TO FISH
What is it to fish? To seine? It’s a loop. It’s the skiff man taking away the landscape on the back deck: the spires of corks, the hills and mountains of web, the dunes of chafing gear and leads. Endless variations with the same materials. And the strained sea yields eternal surprises: a puffer fish the size of a water balloon with curiously pretty golden amber eyes, a wolf eel sidewinding like a ribbon. Little “mossy” crabs inching across the deck, to be stepped on, die of exposure, or to be swept or hosed back into the ocean, and to tell his family and friends: the abruptness of it, the disorientation, the sudden blinding brightness, then the cool water again and slow, terrified, peaceful descent back to the bottom. Tempting as it is, don’t get too carried away anthropomorphizing. For example, don’t ponder if:
Chum, King, and Sockeye are swimming home from some time abroad in the open sea, chatting amicably, traveling steadily, without haste to the reunion (more of a swingers party) at Bear Creek. Chum wondering whether his female stream-mate will be attending (wasn’t eaten in her years in the sea). The morning has just broken and an encouraging rain is falling, leaving inverted pocks on the ceiling of the ocean. A good long day of easy traveling seems imminent, but suddenly and confusingly there is a roadblock. They scatter nervously and try again, but a force, hard to see but easy to feel as the current drags them towards the impenetrable wall of… what? Other fish, strangers, and jellyfish are being pulled, sucked against this barrier, and disorientation and dread surge as the confines seem to grow around them, with a sort of palpable, intentional enmity. The x and y axes are at a loss. Chum, King, and Sockeye are suddenly slapping sides and swarming in an untidy school with strangers, and then the unimaginable: they are hoisted in a bag into the air and spilled, with jellyfish stinging their eyes, their gills, the inside of their mouths, and they are writhing on alien surfaces.
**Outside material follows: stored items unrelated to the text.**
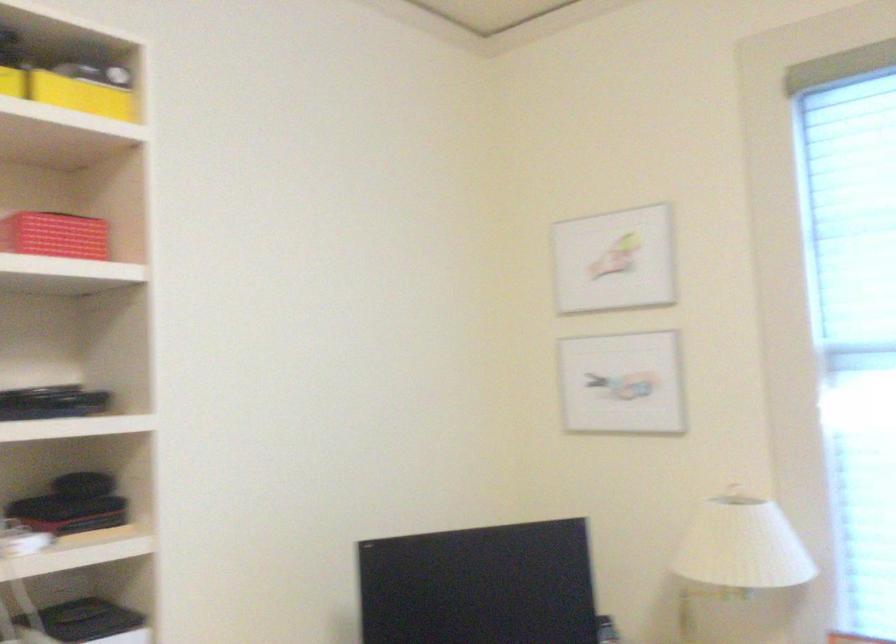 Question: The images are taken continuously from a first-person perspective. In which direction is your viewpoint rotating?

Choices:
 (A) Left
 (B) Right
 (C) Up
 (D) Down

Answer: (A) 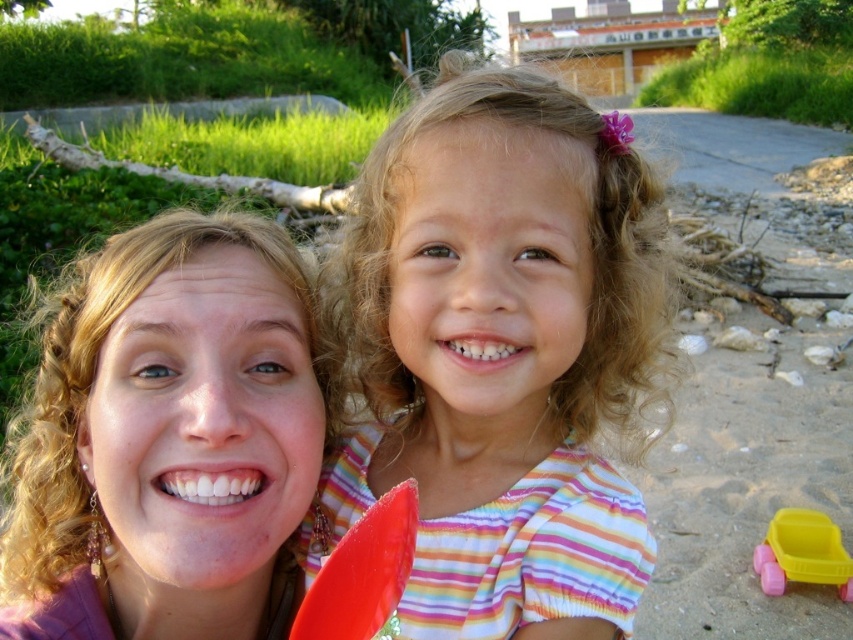 You are a photographer trying to capture a candid shot of the two people in the scene. You want to ensure that both the matte purple shirt at center and the yellow plastic toy car at lower right are clearly visible in the frame. Based on their positions, which object should you position closer to the center of your camera viewfinder to include both subjects without cropping either?

Since the matte purple shirt at center is to the left of the yellow plastic toy car at lower right, positioning the yellow plastic toy car at lower right closer to the center of the camera viewfinder would help include both subjects without cropping either, as it is already positioned further to the right.

You are a photographer trying to capture a photo of both the matte striped shirt at center and the yellow plastic toy car at lower right. Since you want both subjects to appear equally large in the photo, which object should you move closer to the camera?

The yellow plastic toy car at lower right should be moved closer to the camera because it is shorter than the matte striped shirt at center. By moving it closer, its image size in the photo will increase to match the size of the taller shirt. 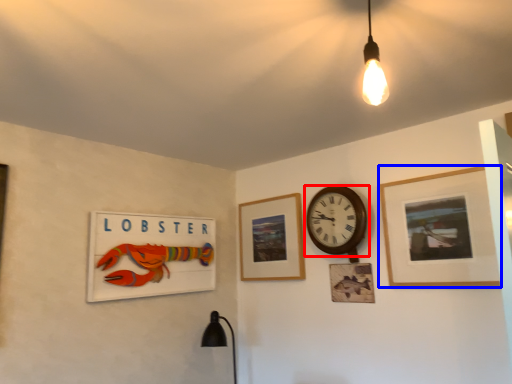 Question: Which object appears farthest to the camera in this image, wall clock (highlighted by a red box) or picture frame (highlighted by a blue box)?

The scene on the deck is in pandemonium: everything in motion, the ground rolling. Chum, instead of spilling in the bag onto the deck like the rest, tumbles onto a piled net where he begins to slide towards the inviting open ocean in the company of jellyfish and kelp. Before he slips back with the feckless jellyfish, whose existence transcends this ghastly reality, he sights something he takes to his death in the shallow, pebbly waters of Bear Creek weeks later: King, handsome and strong, having his gills ripped out and dying in a pool of his own dark, oily blood. (Chum, suddenly ashamed of his long-standing class resentment, now seeing it in a mirror, grateful for his ordinariness as a Chum salmon and that of his kin to avoid such a gruesome handling, but in the end he realizes, for all, it ends with death.) He rights himself in the water and, not knowing what else to do, follows his path forward, alone. It turns out that the female Chum was eaten by an orca two weeks prior.